Tuesday, November 25, 2008

Big Three in Big Trouble

The American car makers are in BIG TROUBLE. I used to drive a Ford. I loved my Festiva. It had 305k miles on it when I traded it in. I'm the sort of person that ought to be the target for the American car makers. I drive a Honda and will not drive anything else. They lost me and a whole lot of folks like me by making cars that were not as good as the Japanese imports and were not as appropriate for the times.

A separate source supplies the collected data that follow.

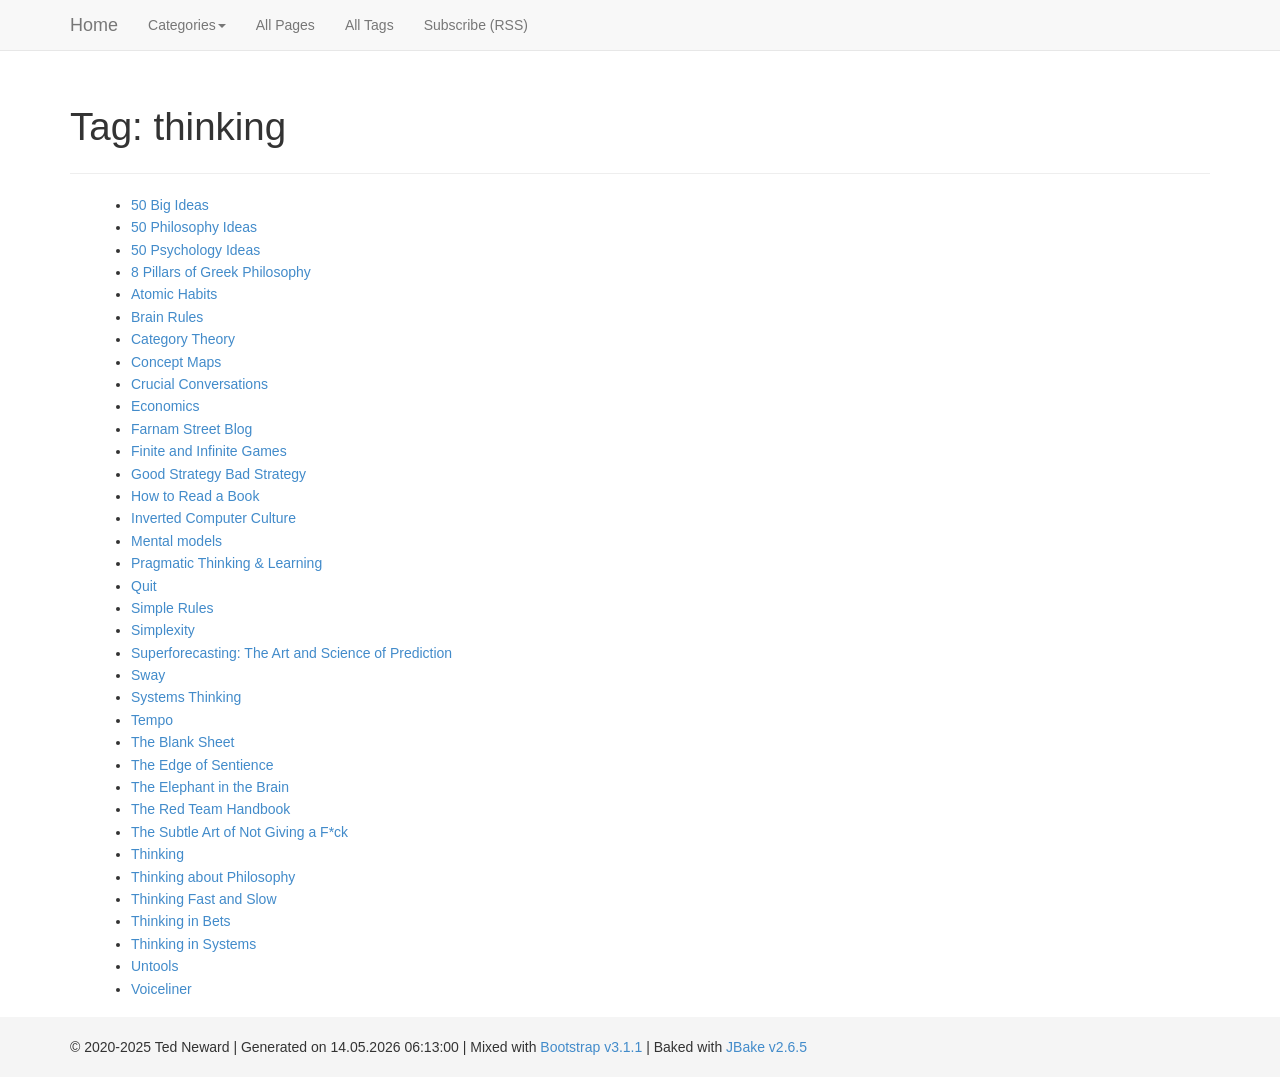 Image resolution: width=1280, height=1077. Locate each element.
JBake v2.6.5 (766, 1047)
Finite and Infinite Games (209, 451)
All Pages (285, 25)
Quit (144, 586)
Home (94, 25)
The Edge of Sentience (202, 765)
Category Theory (183, 339)
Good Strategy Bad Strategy (218, 474)
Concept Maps (176, 362)
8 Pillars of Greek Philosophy (221, 272)
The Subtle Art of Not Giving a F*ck (239, 832)
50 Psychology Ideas (195, 250)
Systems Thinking (186, 697)
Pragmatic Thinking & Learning (226, 563)
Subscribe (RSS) (476, 25)
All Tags (369, 25)
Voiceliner (161, 989)
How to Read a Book (195, 496)
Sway (148, 675)
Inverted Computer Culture (213, 518)
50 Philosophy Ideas (194, 227)
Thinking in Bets (181, 921)
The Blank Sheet (183, 742)
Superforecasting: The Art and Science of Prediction (291, 653)
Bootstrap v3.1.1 (591, 1047)
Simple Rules (172, 608)
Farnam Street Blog (191, 429)
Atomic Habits (174, 294)
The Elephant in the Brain (210, 787)
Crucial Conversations (199, 384)
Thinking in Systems (193, 944)
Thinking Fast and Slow (204, 899)
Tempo (152, 720)
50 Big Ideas (170, 205)
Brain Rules (167, 317)
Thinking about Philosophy (213, 877)
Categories (187, 25)
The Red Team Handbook (210, 809)
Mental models (176, 541)
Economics (165, 406)
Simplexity (163, 630)
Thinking (157, 854)
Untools (154, 966) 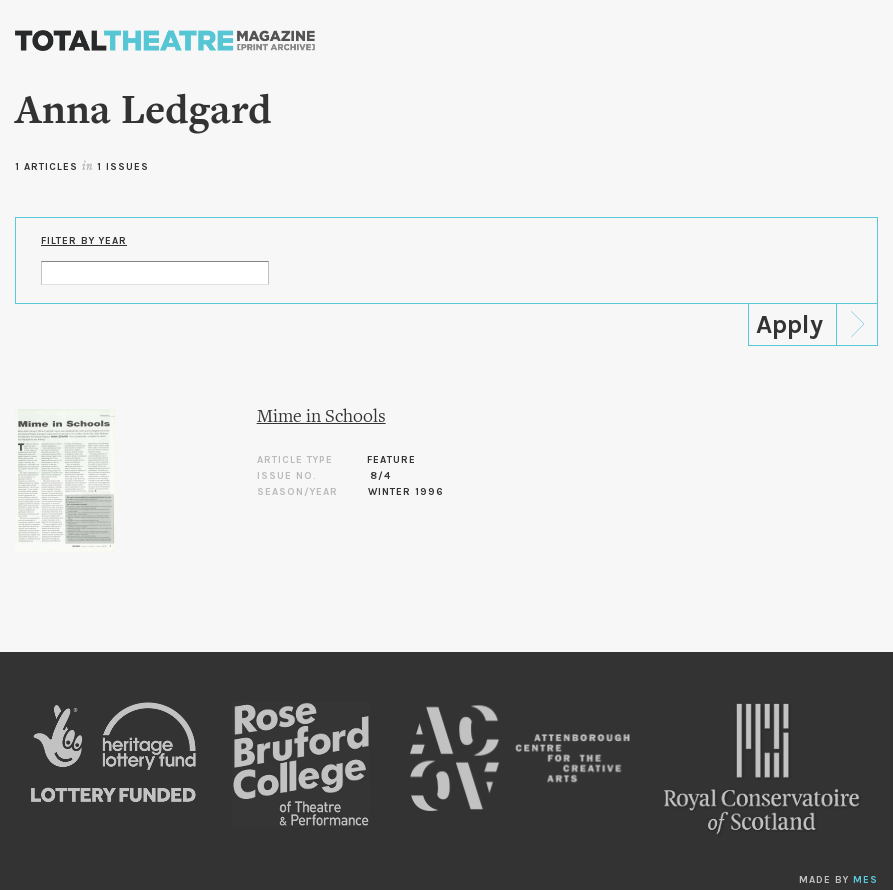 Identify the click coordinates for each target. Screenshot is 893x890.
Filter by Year (84, 241)
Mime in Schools (321, 417)
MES (865, 880) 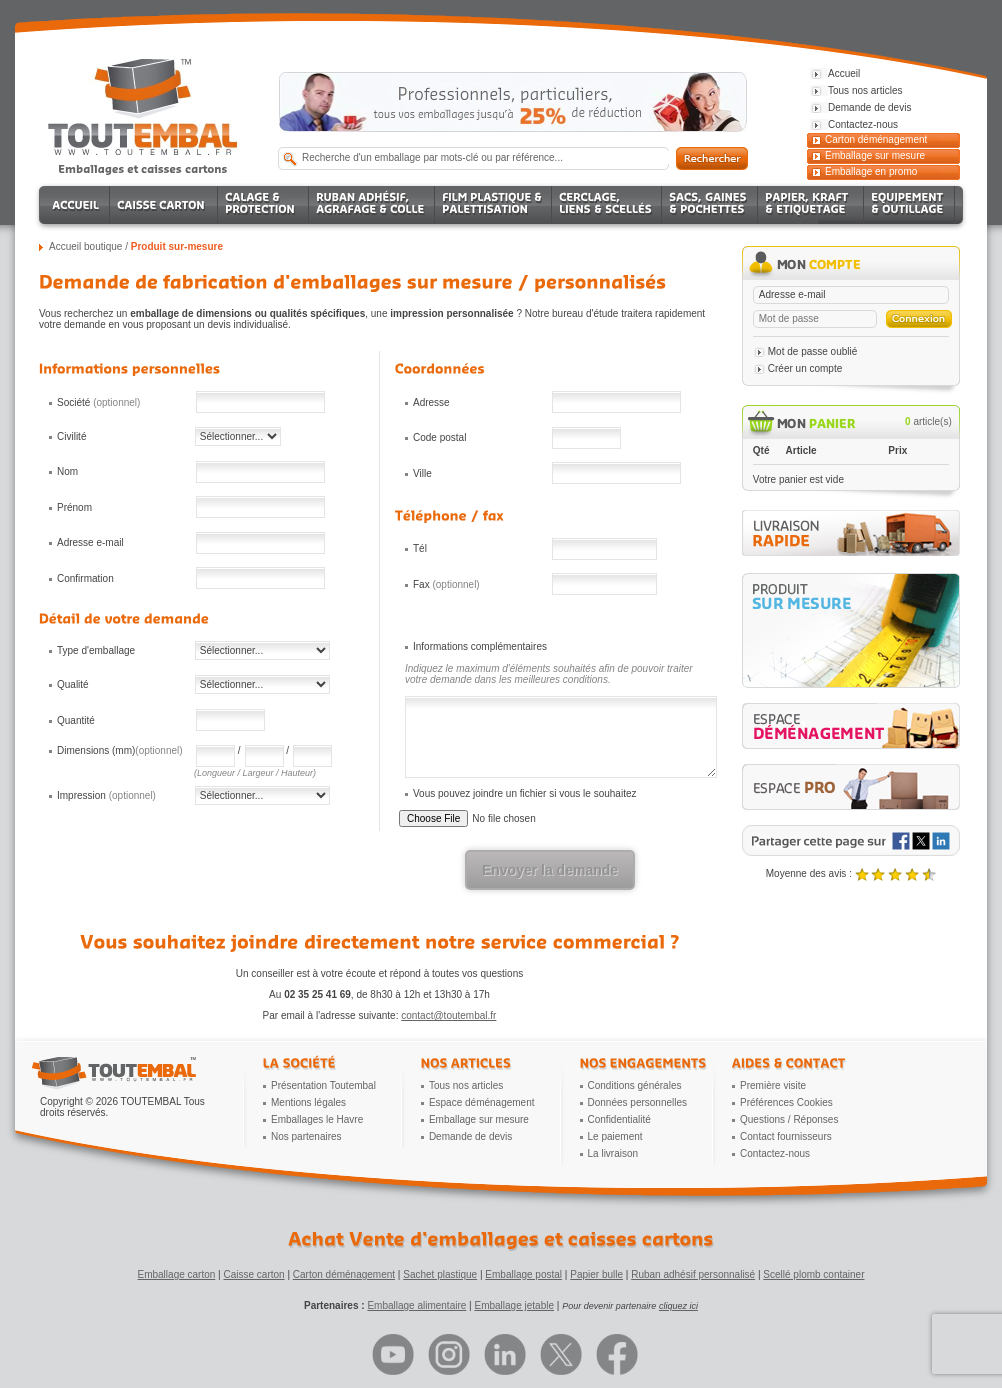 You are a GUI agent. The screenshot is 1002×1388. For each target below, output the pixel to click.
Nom (67, 471)
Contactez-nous (775, 1153)
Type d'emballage (96, 650)
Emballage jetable (514, 1305)
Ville (422, 473)
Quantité (76, 720)
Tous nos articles (466, 1085)
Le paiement (615, 1136)
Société (98, 402)
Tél (420, 548)
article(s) (928, 421)
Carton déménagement (876, 139)
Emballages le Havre (317, 1119)
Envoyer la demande (550, 870)
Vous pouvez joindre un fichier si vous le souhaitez (524, 793)
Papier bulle (596, 1274)
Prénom (74, 507)
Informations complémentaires (480, 646)
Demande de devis (470, 1136)
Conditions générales (635, 1085)
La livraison (613, 1153)
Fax (446, 584)
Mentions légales (308, 1102)
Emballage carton (177, 1274)
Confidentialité (619, 1119)
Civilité (71, 436)
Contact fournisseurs (786, 1136)
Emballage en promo (871, 171)
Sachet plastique (440, 1274)
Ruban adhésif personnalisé (693, 1274)
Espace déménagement (482, 1102)
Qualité (73, 684)
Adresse (431, 402)
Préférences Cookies (786, 1102)
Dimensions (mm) (120, 750)
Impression (106, 795)
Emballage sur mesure (875, 155)
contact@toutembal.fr (448, 1015)
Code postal (439, 437)
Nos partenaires (306, 1136)
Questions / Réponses (789, 1119)
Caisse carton (253, 1274)
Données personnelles (638, 1102)
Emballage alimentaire (416, 1305)
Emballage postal (523, 1274)
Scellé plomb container (813, 1274)
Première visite (773, 1085)
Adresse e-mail (90, 542)
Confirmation (85, 578)
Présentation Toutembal (323, 1085) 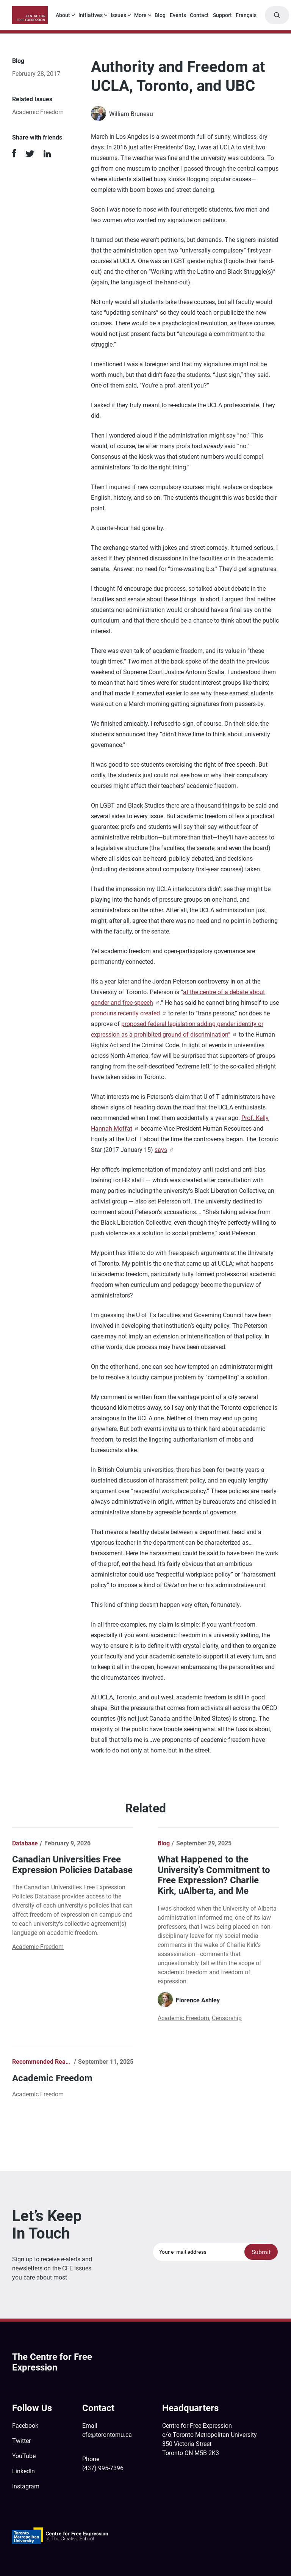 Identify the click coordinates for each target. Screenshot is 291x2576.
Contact (199, 15)
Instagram (25, 2486)
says (164, 1149)
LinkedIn (23, 2471)
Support (222, 15)
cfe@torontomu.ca (107, 2434)
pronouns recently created (129, 1013)
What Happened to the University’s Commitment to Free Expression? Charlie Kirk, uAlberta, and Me (214, 1875)
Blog (160, 15)
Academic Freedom (38, 112)
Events (178, 15)
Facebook (25, 2425)
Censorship (227, 2018)
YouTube (24, 2456)
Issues (118, 15)
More (140, 15)
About (63, 15)
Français (246, 15)
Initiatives (90, 15)
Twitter (21, 2440)
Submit (261, 2252)
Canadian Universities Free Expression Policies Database (72, 1864) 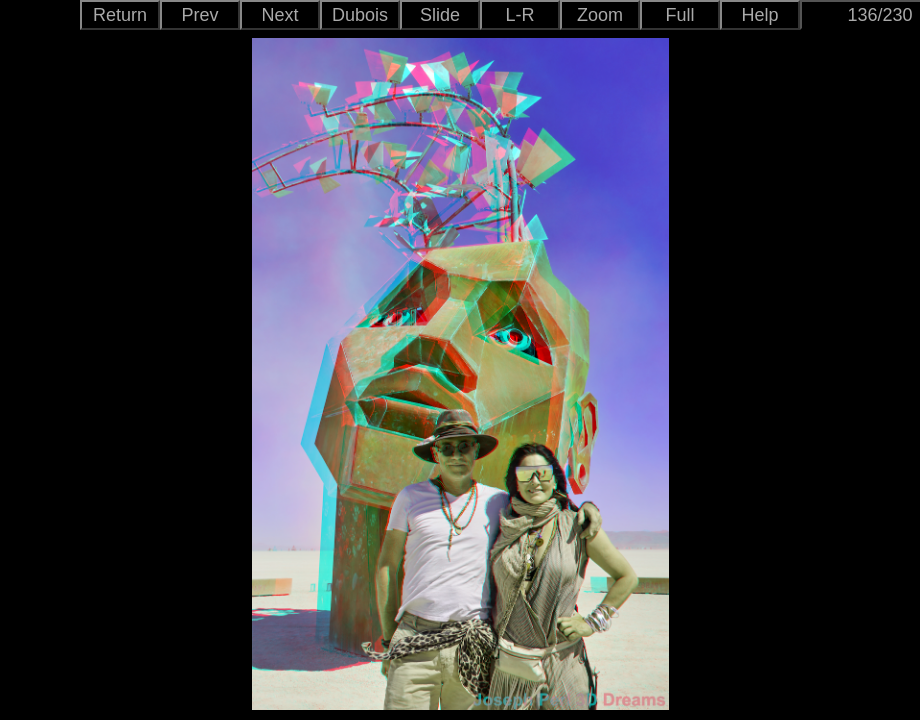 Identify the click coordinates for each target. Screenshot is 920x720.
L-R (519, 15)
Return (120, 15)
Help (759, 15)
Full (679, 15)
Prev (199, 15)
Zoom (600, 15)
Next (279, 15)
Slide (440, 15)
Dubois (360, 15) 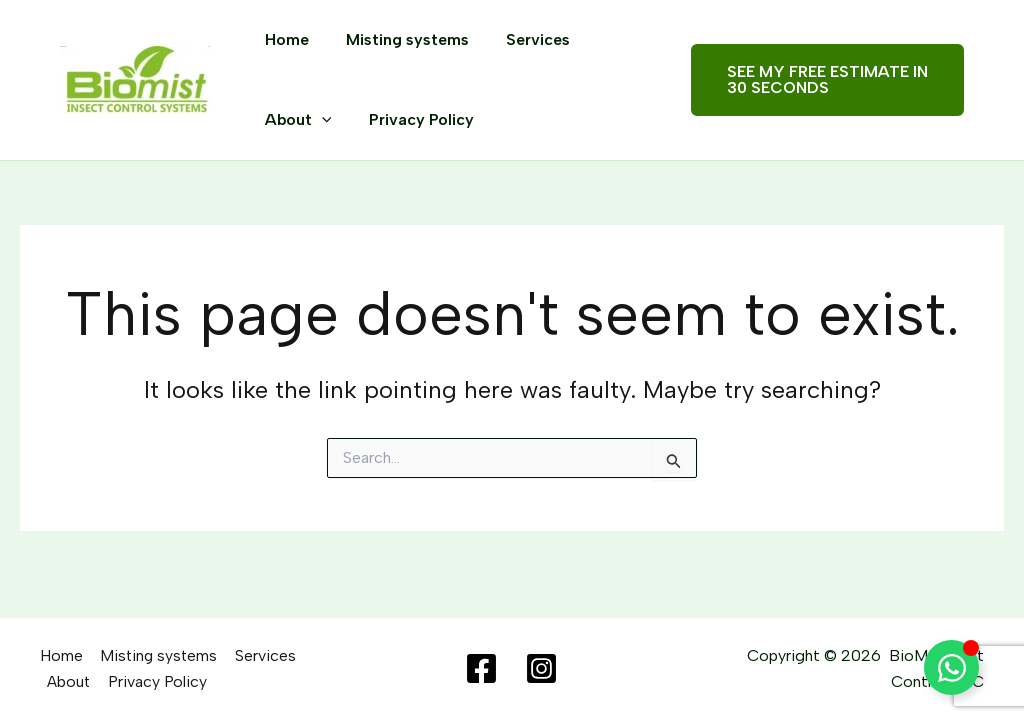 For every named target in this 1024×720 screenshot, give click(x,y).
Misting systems (399, 39)
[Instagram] (541, 669)
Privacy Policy (413, 119)
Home (284, 39)
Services (525, 39)
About (295, 120)
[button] (823, 80)
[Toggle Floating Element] (951, 667)
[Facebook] (481, 669)
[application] (319, 120) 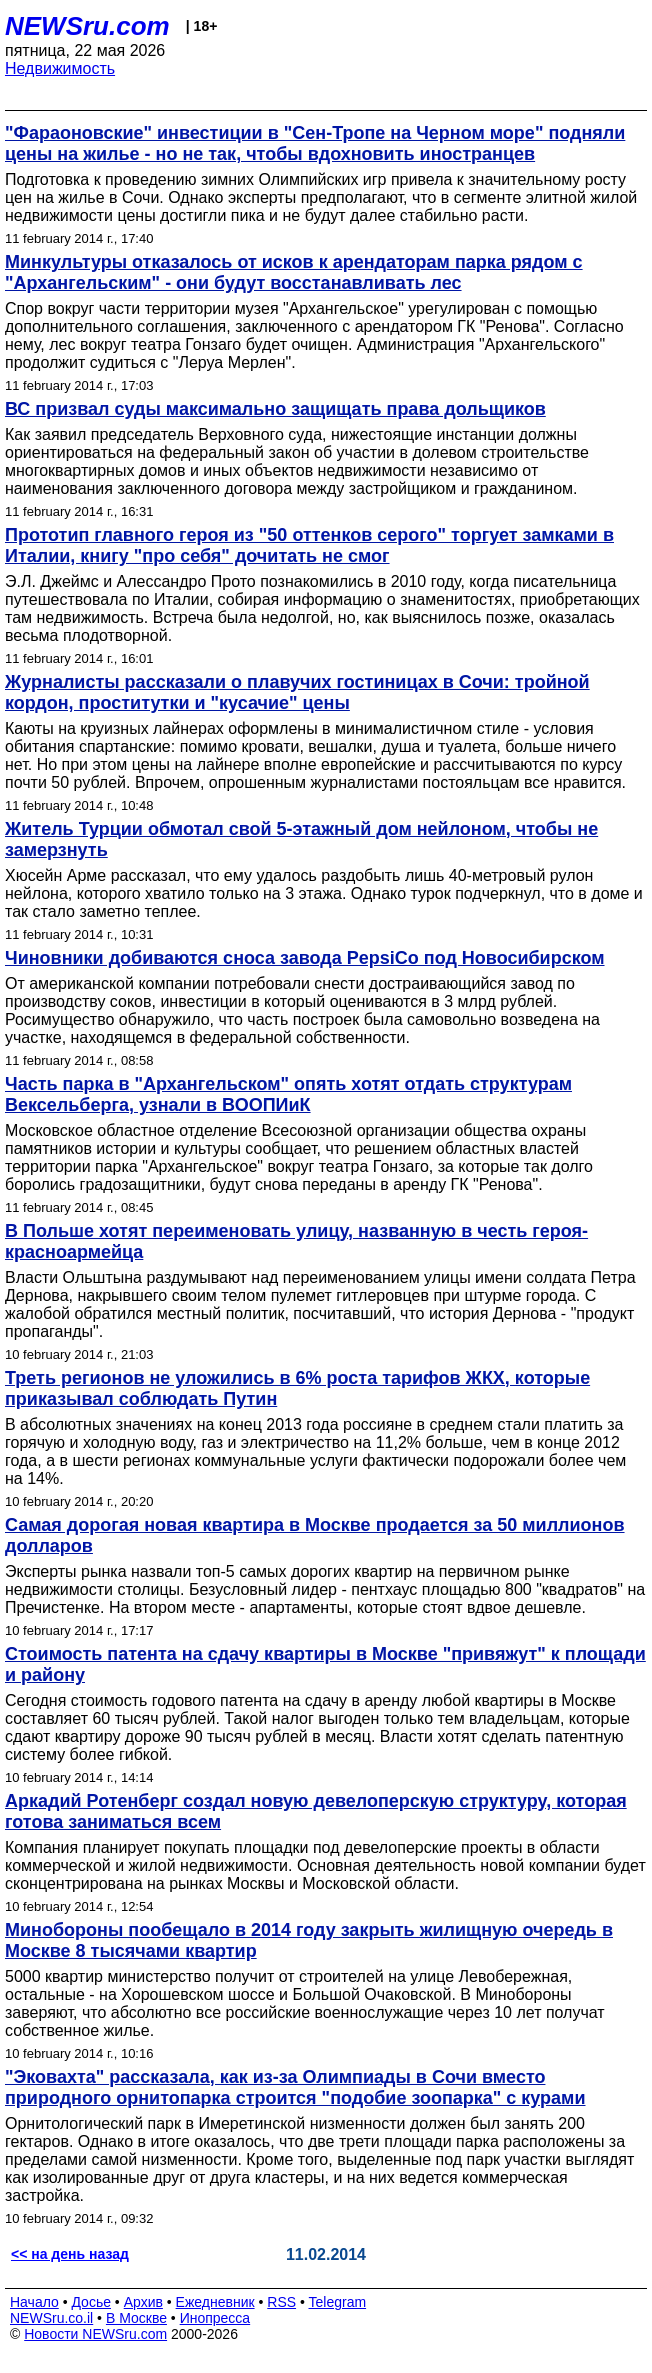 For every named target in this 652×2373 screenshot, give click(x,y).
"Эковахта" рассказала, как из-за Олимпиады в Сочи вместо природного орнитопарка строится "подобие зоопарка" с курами (295, 2087)
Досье (91, 2302)
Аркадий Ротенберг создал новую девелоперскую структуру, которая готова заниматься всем (316, 1811)
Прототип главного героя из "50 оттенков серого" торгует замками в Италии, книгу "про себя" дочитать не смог (309, 545)
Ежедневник (215, 2302)
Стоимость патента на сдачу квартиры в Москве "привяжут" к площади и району (325, 1664)
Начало (34, 2302)
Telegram (338, 2302)
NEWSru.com (87, 26)
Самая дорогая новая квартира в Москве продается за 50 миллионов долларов (315, 1535)
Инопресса (215, 2318)
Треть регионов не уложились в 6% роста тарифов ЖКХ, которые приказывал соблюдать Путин (297, 1388)
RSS (281, 2302)
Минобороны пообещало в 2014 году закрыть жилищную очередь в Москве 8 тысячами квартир (309, 1940)
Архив (143, 2302)
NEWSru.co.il (51, 2318)
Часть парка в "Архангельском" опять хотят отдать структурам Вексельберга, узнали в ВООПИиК (288, 1094)
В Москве (136, 2318)
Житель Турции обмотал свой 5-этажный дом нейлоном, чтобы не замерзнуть (301, 839)
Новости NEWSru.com (95, 2334)
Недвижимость (60, 68)
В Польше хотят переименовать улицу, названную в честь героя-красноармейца (296, 1241)
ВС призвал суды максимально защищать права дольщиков (275, 409)
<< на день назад (70, 2254)
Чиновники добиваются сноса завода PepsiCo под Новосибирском (305, 958)
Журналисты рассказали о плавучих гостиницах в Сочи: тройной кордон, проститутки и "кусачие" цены (297, 692)
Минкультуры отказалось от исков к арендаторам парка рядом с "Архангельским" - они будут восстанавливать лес (294, 272)
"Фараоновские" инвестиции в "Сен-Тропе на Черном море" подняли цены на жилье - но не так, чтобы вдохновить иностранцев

Now the Republicans are barking mad about bailing out the auto companies that are in trouble for having produced nothing but massive SUVs as gas went up to $4/gallon. Of course, not everyone wanted them to make those cars. Some folks were trying to raise the mileage requirement, trying to get Detroit to produce gas/electric hybrids, and smaller vehicles in general. But they refused and at every turn, who was supporting them legislatively in this arguing that it was American to drive a big truck, that we don't punish the successful, that it is virtuous, but not the government's business to conserve energy? The very same people who are now blaming the car companies for mismanagement and refusing to give them help are the ones who were enabling them. Of course, there were Democrats on board too, Rep. Dingell for example.

Now, we've got calls from the Democrats to help bail them out because if they go under, along go LOTS of jobs directly and indirectly, like parts manufacturers, and with things already teetering will take a major shock. What's good for General Motors, it used to be said, was good for America. But there are strings attached. You don't give the junkie money to pay off his debts without sending him for treatment at the same time. There are calls for accountability and federal oversight. The government wants to be able to look over the shoulders of major corporations while they make decisions. The conservative fears are being realized, it is creeping socialism. In fact, the new GM models are going to be marketed as CHE-vrolets.

Are the bailouts really necessary? Is government oversight and conditions on what they choose to bring to market acceptable? necessary?